Folcoche manages to ruin one of Jean's love affair and enrols him in a university that he does not want, prompting him to run away to Paris, where he starts the studies he desires, having to sever ties with his entire family to gain his freedom. The death of his father only makes Jean more estranged to his family that he already was and he has to struggle to gain the success that Folcoche is denying him, and more importantly to become able to truly love a woman.
At twenty years old, Jean eventually to manages to gain a situation and a loving wife and family, breaking free at last from his mother's grasp, while the unfortunate Ferdinand fails miserably and sunks into poverty. The death of the "little horse" mentioned in the title apparently represents the end of both Jean's childhood (the word "little") and the power that Folcoche had over him. (Horses being mostly domestic animals.) However, Ferdinand's gloomy fate means that once again, Folcoche is only partially defeated.
Le cri de la chouette
Folcoche is seen in a much different, and sympathetic, light in the third novel Le cri de la chouette (The Cry of the Owl) being reduced to an old woman with nothing left except her bitterness.

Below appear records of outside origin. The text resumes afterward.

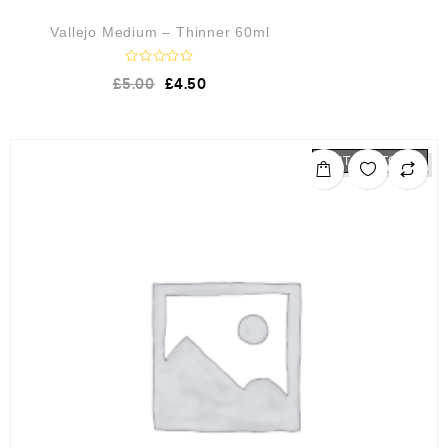
Vallejo Medium – Thinner 60ml
R
£
5.00
£
4.50
a
t
e
d
0
o
OUT OF STOCK
u
t
o
f
5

The "cry of the owl" is in fact Folcoche's sorrowful cry of agony, somehow referring to the superstition according to which an owl's cry foretells someone's death, and also being a pun, the French expression "vieille chouette" meaning litteraly "old owl" and figuratively "old hag."
Jean is now a successful, fourty-five-year-old man and a widower, who got married a second time with a woman called Bertille, raising Bertille's daughter Salomé alongside his own children. Then one day, Folcoche in person comes to his place. She comes in peace, asking for a place to finish her life, having been betrayed and robbed of all her possessions by Marcel, the only son she cared for. Jean initially refuses to have anything to do with the mother he hated so fiercely, but his wife and children take pity on Folcoche and manage to convince him to let her stay.

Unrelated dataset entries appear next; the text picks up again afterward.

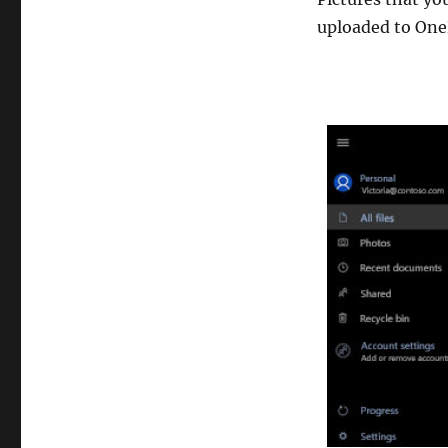
uploaded to One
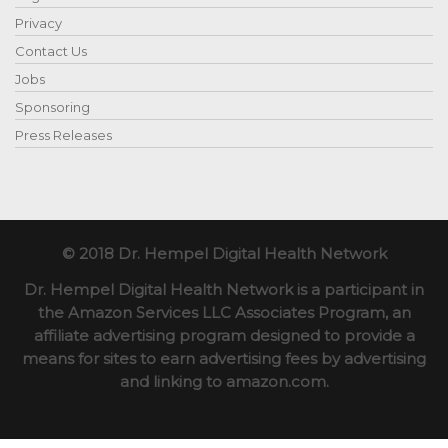
Privacy
Contact Us
Jobs
Sponsoring
Press Releases
© 2018 Dr. Hempel Digital Health Network
Dr. Hempel Digital Health Network is a participant in
the Amazon Services LLC Associates Program, an
affiliate advertising program designed to provide a
means for sites to earn advertising fees by advertising
and linking to amazon.com.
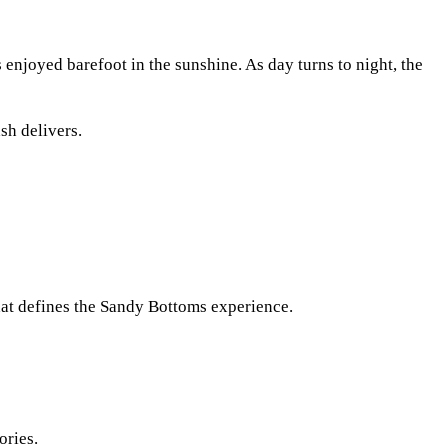
 enjoyed barefoot in the sunshine. As day turns to night, the
sh delivers.
that defines the Sandy Bottoms experience.
ories.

Folcoche soon develops for Salomé the motherly love she always lacked, but Folcoche always being Folcoche, she also disturbs the entire family life and causes much discord and mistrust. Even her genuine attempts to be likeable end up badly, as she never knew nothing but hatred and bitterness, leaving her unable to correctly express her affection. She covers Salomé with gifts and presents, but the young woman does not really mind and ends up eloping with her lover Gonzague.
Distraught, Folcoche relinquishes the ownership of the "Belle Angerie" to Jean and tries to search for Salomé, only to drop dead because of an embolism, with Jean as the only witness.

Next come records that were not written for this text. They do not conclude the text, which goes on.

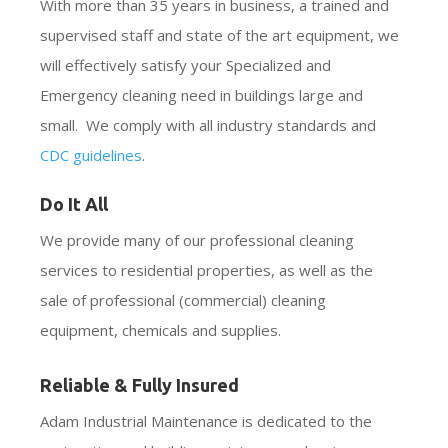
With more than 35 years in business, a trained and
supervised staff and state of the art equipment, we
will effectively satisfy your Specialized and
Emergency cleaning need in buildings large and
small. We comply with all industry standards and
CDC guidelines
.
Do It All
We provide many of our professional cleaning
services to residential properties, as well as the
sale of professional (commercial) cleaning
equipment, chemicals and supplies.
Reliable & Fully Insured
Adam Industrial Maintenance is dedicated to the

"Quand on m'enterrera, il y aura peut-être des joues humides, s'il pleut ! Sans doute se trompait-elle, la vieille chouette, en poussant ce cri désespéré." ("When I'm buried, it might cause some wet cheeks, if it rains! The old hag was doubtless mistaken when she made this desperate cry.") In this sentence, Jean quotes his mother's regrets about her loveless life (the "cry of the owl") and at the same times indicates that he has finally come into terms with their hateful history, even expressing some genuine grief for this unfortunate woman, another sort of victim.